Cependant, la Bête ne dormait pas.

Ces poursuites multipliées semblaient lui fouetter l’appétit.


« Il est certain que cet animal parut dans les montagnes de la Margheride, le 15 du présent, au lieu des Gayx, paroisse de Védrine-Saint-Loup, et qu’elle y dévora une fille[4], elle attaqua aussi dans le même temps un jeune homme à qui elle enleva avec la griffe une partie de la peau du crâne, qui fut heureusement secouru au village de Chanteloube, mais on ne l’a plus vu depuis ce tems. Les habitants de Védrine-Saint-Loup firent aussitôt des battues dans partie des bois de la Margheride qui sont immenses et contigus, ils sont venus me dire qu’ils étoient prêts à faire de leur mieux pour la destruction de ce monstre et qu’il étoit essentiel de commander toutes les paroisses qui bordent la Margheride qui sont au nombre de seize, dont trois sont de la subdélégation de Langeac, telles que sont Pinols,… et Chastel. Je serai fort exact à vous donner des nouvelles sûres de tout ce qui se passera. J’en ferai pareillement part à M. Duhamel. J’ai instruit les paroisses de vos intentions à ce sujet. Le marché est fait avec l’exprès à deux livres par jour, et il a reçu à compte 4 liv. seize sols. »

L’intendant d’Auvergne, le 26 décembre, envoyait à ses délégués l’ordre de promettre en son nom six cents livres de récompense à qui « tueroit et reporteroit la Bête » et de mettre des placards pour en informer les paroisses intéressées.

Mais ce loup « qui parcouroit un espace de plusieurs lieues avec une asilité (sic) sans égale dans peu d’heures »[5] n’avait plus reparu en Auvergne.

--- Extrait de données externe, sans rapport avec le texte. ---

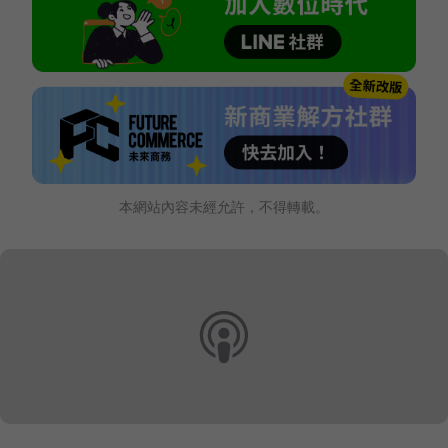
本網站內容未經允許，不得轉載。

Il avait fait, au contraire, de nouveaux ravages en Gévaudan et deux jeunes filles venaient d’y être nouvellement dévorées, et l’on était fondé à croire à plusieurs animaux de cette espèce, veu la datte de ces différents événements[6]. »

M. de Saint-Florentin, alors ministre d’État, s’intéressait vivement aux chasses que l’on faisait et au sort malheureux des habitants du pays infesté.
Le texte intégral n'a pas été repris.